En général, chaque Rwandais est appelé à espionner, à tel point que rapporter quelque de chose, souvent en compétition avec les autorités, lui procure satisfaction et confiance. Dans un petit système qu’on traduirait littéralement du Kinyarwanda de « Œil du voisin », chaque ménage est tenu de connaître les informations de la maison du voisin et de signaler tout élément suspect. Chaque ménage est également tenu d’avoir un cahier des visiteurs, pour y consigner toute personne qui passe la nuit dans la maison, qu’il faut d’ailleurs présenter au chef du village. Cet esprit de fouiner tout, en tout, et de tout rapporter aux autorités et, aux cas échéant, dénoncer parents, frères et sœurs, a été adopté par les Rwandais pour des raisons de sécurité. N’est-ce pas qu’un adage rwandais, traduit littéralement, dit que « quand les vies sont en danger, toute personne défend la sienne »! Cet esprit de suspicion prend son essence dans la période d’insécurité –dans la nord du pays- pendant laquelle on était obligé d’accepter de cacher « l’ennemi » -même s’il s’agissait de votre enfant-, mais de le rapporter discrètement aux services de sécurité sous peine d’être traité de traitre ou complice et de subir ainsi le même sort que cet ennemi. L’esprit se renforça pendant la période des procès des juridictions Gacaca, où l’on devait dire tout ce qu’on a vu et entendu sous peine d’emprisonnement. 
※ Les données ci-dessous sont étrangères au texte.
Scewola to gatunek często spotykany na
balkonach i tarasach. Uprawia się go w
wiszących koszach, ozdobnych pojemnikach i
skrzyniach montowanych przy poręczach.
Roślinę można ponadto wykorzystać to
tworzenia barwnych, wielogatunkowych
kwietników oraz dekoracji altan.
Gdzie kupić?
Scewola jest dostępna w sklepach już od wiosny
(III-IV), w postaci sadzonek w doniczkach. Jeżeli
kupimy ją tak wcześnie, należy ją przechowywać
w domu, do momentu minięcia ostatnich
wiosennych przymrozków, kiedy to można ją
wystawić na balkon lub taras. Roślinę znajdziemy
J’ai souligné qu’au Rwanda, lorsque vous êtes à trois l’un de vous espionne les autres. Ce système de renseignement est bien ramifié dans tous les secteurs et services de la vie. Dans le secteur du transport en commun, surtout dans la ville de Kigali, il est connu de tout que les chauffeurs de ces fameux taxis-voitures VW sont des agents de renseignement, mais aussi ceux des taxis ordinaires. Les associations de motocyclistes, en particulier, sont dirigées par des militaires démobilisés. Que dire de ces étudiants également envoyés dans des écoles, des universités, où ils utilisent toutes leurs forces pour devenir des représentants des autres, car cela les aide à mieux infiltrer et aborder les enseignants et l’administration au non de ceux qu’ils représentent. Ne soyez donc pas surpris si vous rencontrez votre chef de classe, étoiles sur les épaules, le lendemain de votre graduation! Des prisonniers espionneraient également leurs compères de la geôle dans leur calvaire quotidien. Ces espions-prisonniers sont souvent placés dans les organes de représentation, ce qui les aide à  mieux se rapprocher des autres car ils sont leur porte-parole.
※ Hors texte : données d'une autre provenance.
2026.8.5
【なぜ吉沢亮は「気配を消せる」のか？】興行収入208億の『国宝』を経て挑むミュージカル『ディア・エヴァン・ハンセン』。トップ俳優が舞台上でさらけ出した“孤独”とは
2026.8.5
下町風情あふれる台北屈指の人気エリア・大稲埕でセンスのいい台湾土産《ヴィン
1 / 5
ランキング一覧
 Les Institutions gouvernementales, comme le district et la province,  ont un budget libellé « sécurité ». Cet argent ne sert à rien d’autre que d’acheter des informations à certains informateurs, qui sèment la panique dans villages où ils vivent parce qu’ils se ventent et se considèrent eux-mêmes comme de vrais agents de renseignement. Ce budget n’est pas audité!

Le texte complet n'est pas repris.